Zu langes und intensives Träumen halte ich für eher hinderlich. Es ist zwar erholsam, aber gleichzeitig erzeuge ich haushohe Erwartungen. Ich brauche die Rückkopplung mit der Welt, um mein Leben tatsächlich zu verändern. Ich muss austesten, was passiert, wenn ich das oder jenes mache. Mache ich diesen Check nicht und träume ich stattdessen weiter, dann wird die Diskrepanz zwischen innen und außen immer größer und die Chance meine Träume zu verwirklichen, immer geringer.

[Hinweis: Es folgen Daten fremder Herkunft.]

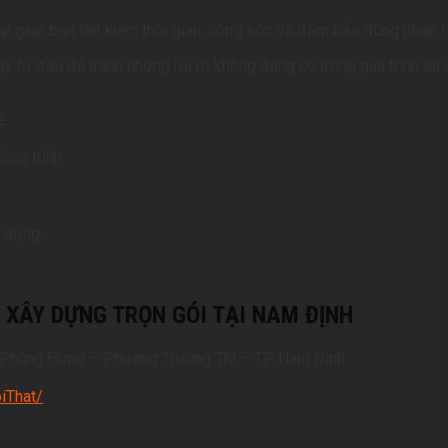
áp giúp bạn tiết kiệm thời gian, công sức và đảm bảo đúng pháp l
y từ đầu để tránh những rủi ro không đáng có trong quá trình thi 
ệ.
ông trình.
y dựng.
P XÂY DỰNG TRỌN GÓI TẠI NAM ĐỊNH
ng Phùng Hưng – Phường Trường Thi – TP Nam Định
iThat/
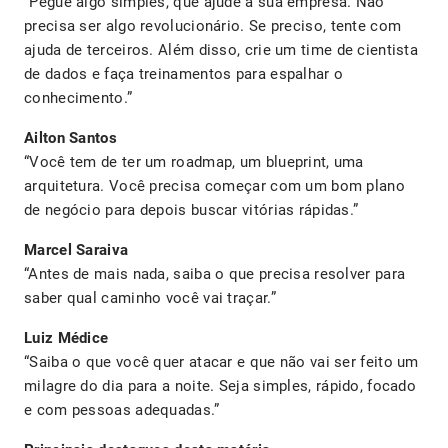
“Pegue algo simples, que ajude a sua empresa. Não
precisa ser algo revolucionário. Se preciso, tente com
ajuda de terceiros. Além disso, crie um time de cientista
de dados e faça treinamentos para espalhar o
conhecimento.”
Ailton Santos
“Você tem de ter um roadmap, um blueprint, uma
arquitetura. Você precisa começar com um bom plano
de negócio para depois buscar vitórias rápidas.”
Marcel Saraiva
“Antes de mais nada, saiba o que precisa resolver para
saber qual caminho você vai traçar.”
Luiz Médice
“Saiba o que você quer atacar e que não vai ser feito um
milagre do dia para a noite. Seja simples, rápido, focado
e com pessoas adequadas.”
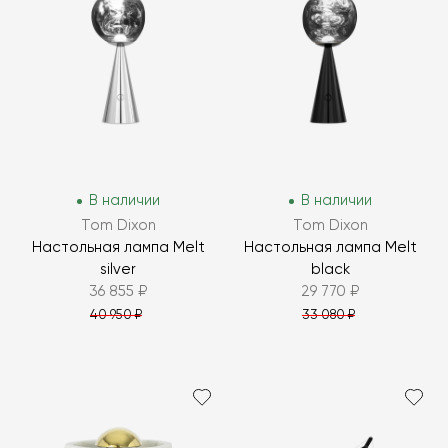
В наличии
В наличии
Tom Dixon
Tom Dixon
Настольная лампа Melt
Настольная лампа Melt
silver
black
36 855 ₽
29 770 ₽
40 950 ₽
33 080 ₽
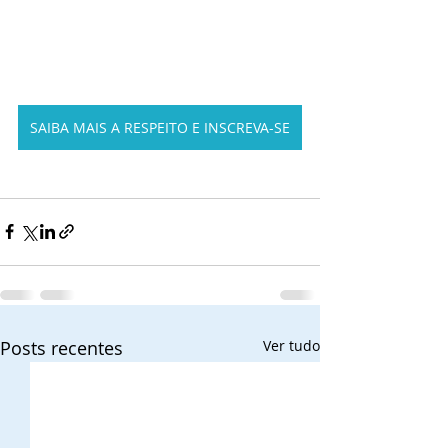
SAIBA MAIS A RESPEITO E INSCREVA-SE
Posts recentes
Ver tudo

Workshops der Art von „Träume dir dein Leben“ sind wahrscheinlich für Realisten, die nicht träumen. Für Menschen, die so in der Wirklichkeit verankert sind, dass sie nur diese sehen können und nichts darüber hinaus. Für Menschen, die beim Phantasieren schnell sagen: „ Alles Hirngespinste, das kann man sowieso nicht umsetzen.“ und sich dann wundern, dass ihr Leben so wenig eigene Elemente enthält. Denen möchte ich als routinierte Träumerin den Hinweis geben, dass es nicht ums Umsetzen geht. Es geht um die Freude an der Vorstellungskraft: „Wie könnte mein Leben sein, wenn…?“ „Wie wäre ich, wenn…?“ „Wie wäre meine Arbeit?“ „Wie wäre meine Beziehung?“ Es geht nicht um die Machbarkeit, sondern um das reine Vergnügen am Wünschen.

Diese Beschreibung versöhnt mich gerade mit meiner Träumerei.

Würde ich nur in der Realität leben wollen?

Nein, auf keinen Fall. Ich würde so viel verpassen! Ich verzichte seit Jahren auf Fernsehen, weil meine „Sendungen“ einfach besser sind.